Visa's Asia-Pacific board, which met last week, is one of three regional boards to go that route. Only the Visa Canada board and that of the Cemea region - Central and Eastern Europe, the Middle East, and Africa - have not formally voted on an issue that American Express Co. has tried to bring to the attention of competition and antitrust regulators around the world.

American Express has sought to prevent the Visa regions from following a Visa U.S.A. bylaw that prohibits member banks from issuing American Express or Discover cards.

Visa's Asia-Pacific president, Dennis M. Goggin, accused American Express of relying on "media and government authorities to fight the battles which typically occur in the free market."

The Visa office in Singapore issued a statement that "Visa member banks have no interest in issuing American Express cards."

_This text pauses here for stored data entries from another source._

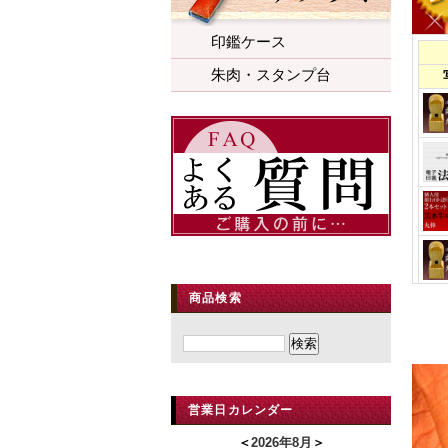
印鑑ケース
朱肉・スタンプ台
商品検索
営業日カレンダー
＜
2026年8月
＞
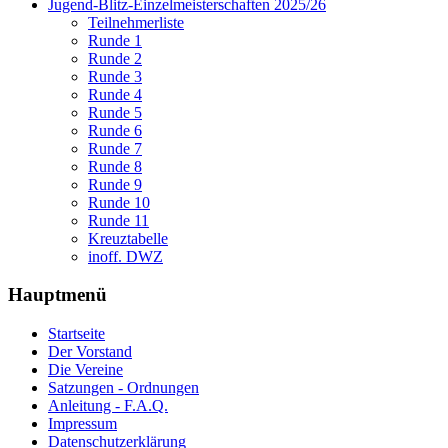
Jugend-Blitz-Einzelmeisterschaften 2025/26
Teilnehmerliste
Runde 1
Runde 2
Runde 3
Runde 4
Runde 5
Runde 6
Runde 7
Runde 8
Runde 9
Runde 10
Runde 11
Kreuztabelle
inoff. DWZ
Hauptmenü
Startseite
Der Vorstand
Die Vereine
Satzungen - Ordnungen
Anleitung - F.A.Q.
Impressum
Datenschutzerklärung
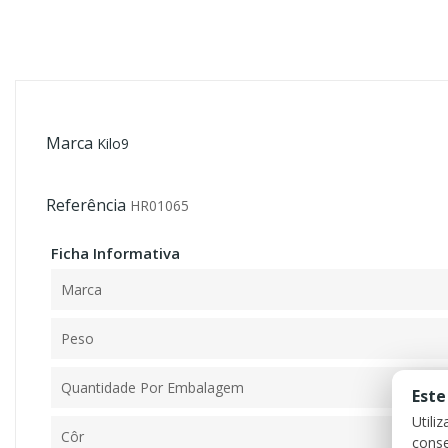
Marca
Kilo9
Referência
HR01065
Ficha Informativa
Marca
Peso
Quantidade Por Embalagem
Este
Utili
Côr
conse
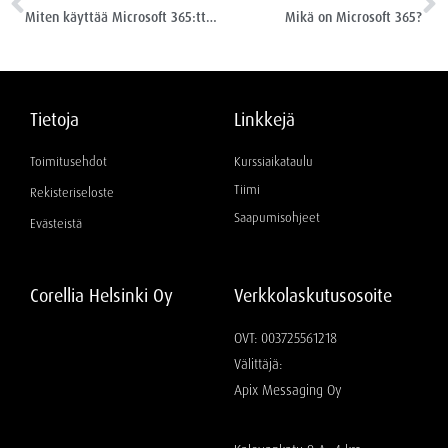
Miten käyttää Microsoft 365:ttä tehokkaasti?
Mikä on Microsoft 365?
Tietoja
Linkkejä
Toimitusehdot
Kurssiaikataulu
Tiimi
Rekisteriseloste
Saapumisohjeet
Evästeistä
Corellia Helsinki Oy
Verkkolaskutusosoite
OVT: 003725561218
Välittäjä:
Apix Messaging Oy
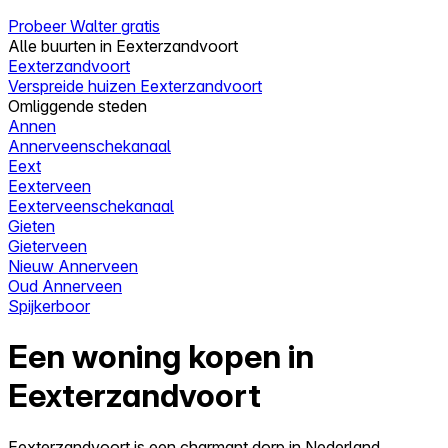
Probeer Walter gratis
Alle buurten in Eexterzandvoort
Eexterzandvoort
Verspreide huizen Eexterzandvoort
Omliggende steden
Annen
Annerveenschekanaal
Eext
Eexterveen
Eexterveenschekanaal
Gieten
Gieterveen
Nieuw Annerveen
Oud Annerveen
Spijkerboor
Een woning kopen in
Eexterzandvoort
Eexterzandvoort is een charmant dorp in Nederland,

American Express, which wants to enter marketing partnerships with banks, mounted significant attacks in Latin America and Europe, where it has gained support from government authorities. The New York financial services company has not invested as much energy in Asia.

MasterCard International told its members in the Asia-Pacific region in July that it is not "appropriate" for them to participate in competing card programs. A spokesman for the association said the policy was meant to mirror that in the United States, where members cannot issue competitors' card brands.

Asia-Pacific countries such as China, India, Japan, and Korea are among the card industry's most attractive and fast-growing emerging markets. Visa's card volume there grew 25%, to $104 billion, in the 12 months ended June 30.

In a statement Friday, American Express said Visa's Asian policy and other regional moves imply Visa should drop the controversial U.S. bylaw.